Martin Marietta has some type of communications system.

You have never had Martin Marietta before you: have you?
Mr. WILEY. I just do not know that. We could supply that.

Mr. COLLINS. Have you ever had the Civil Service Commission question you? Have you had anyone question you? Has anyone ever told him that there might be a conflict of interest? I am referring to Mr. Quello.

Mr. WILEY. He advised me before this hearing that no, no one had questioned him after his confirmation. He sold a number of stocks at the time of his confirmation.

I have personally not had any question on my own situation from the Civil Service Commission.

Mr. COLLINS. So, you have never had it come up to you publicly. No one has ever questioned any impropriety?

Mr. WILEY. Well, we had the committee report.

Mr. COLLINS. But this is the first time it has ever come up.

There is a company here called Gladding Corp. I never heard of them. Do you know who they are?

Mr. WILEY. I think that they are currently in chapter 10. I think they are a fish tackle company with a CB division. I am just not sure. Mr. COLLINS. Counsel advises they are in bankruptcy.

Anybody that is a private investor could have some type of a conflict. But this is the most remote situation that I can imagine. If he had any property and he worked for the Government-if he had Government bonds, he might be inclined to want to see the interest rate on Government bonds go up.
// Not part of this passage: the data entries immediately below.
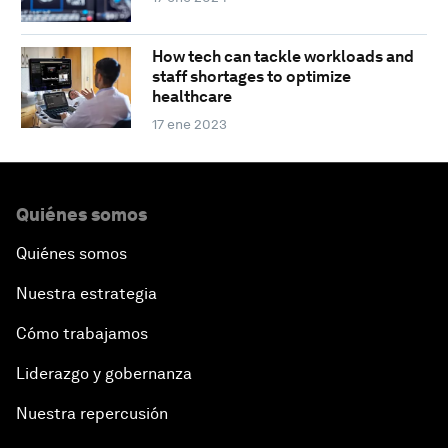
How tech can tackle workloads and
staff shortages to optimize
healthcare
17 ene 2023
Quiénes somos
Quiénes somos
Nuestra estrategia
Cómo trabajamos
Liderazgo y gobernanza
Nuestra repercusión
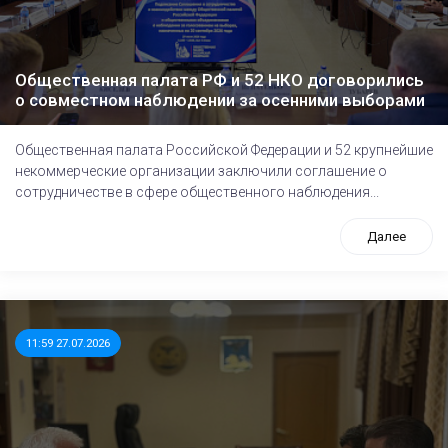
Общественная палата РФ и 52 НКО договорились
о совместном наблюдении за осенними выборами
Общественная палата Российской Федерации и 52 крупнейшие
некоммерческие организации заключили соглашение о
сотрудничестве в сфере общественного наблюдения...
Далее
11:59 27.07.2026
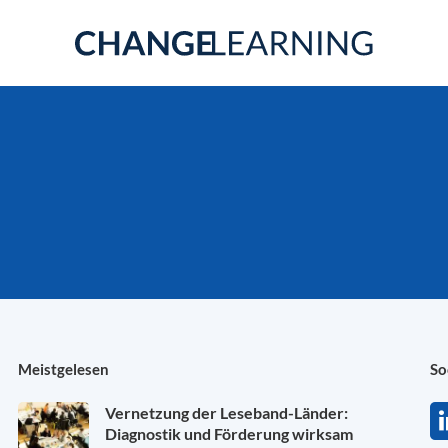
Meistgelesen
So
Vernetzung der Leseband-Länder:
Diagnostik und Förderung wirksam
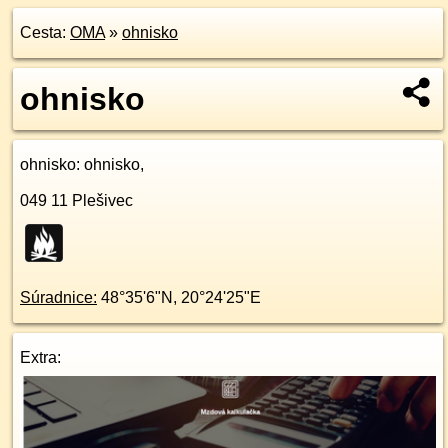
Cesta:
OMA
»
ohnisko
ohnisko
ohnisko
: ohnisko,
049 11
Plešivec
Súradnice:
48°35'6"N
,
20°24'25"E
Extra:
Mr. Moss. Would the gentleman yield?

Mr. COLLINS. Yes.

Mr. Moss. I would point out that section 4(b) is not cast in any kind of quantifying language. It says that they shall hold no interest. Mr. COLLINS. I will inform the chairman

Mr. Moss. "No member of the Commission or person in its employ shall be financially interested"—and then it lists a whole series. It does not say for one-tenth of 1 percent or one-thousandth of 1 percent: it says "none."

Mr. COLLINS. The chairman might be interested in the interpretation I had from the Ethics Committee last week on my own portfolio. I asked whether or not a corporation in which I own substantial stock could participate in a certain venture.

I received from the congressional Ethics Committee this answer: "We have no control over what the corporation does in the way of its business. All we can do is determine whether or not you own stock in the corporation."

In other words, what they were saying specifically was that Congress cannot determine what the corporation itself does in the way of its activities. Well, following that through on this case, that would mean that he would not be responsible for what the company owned. He would only be responsible for what he owned.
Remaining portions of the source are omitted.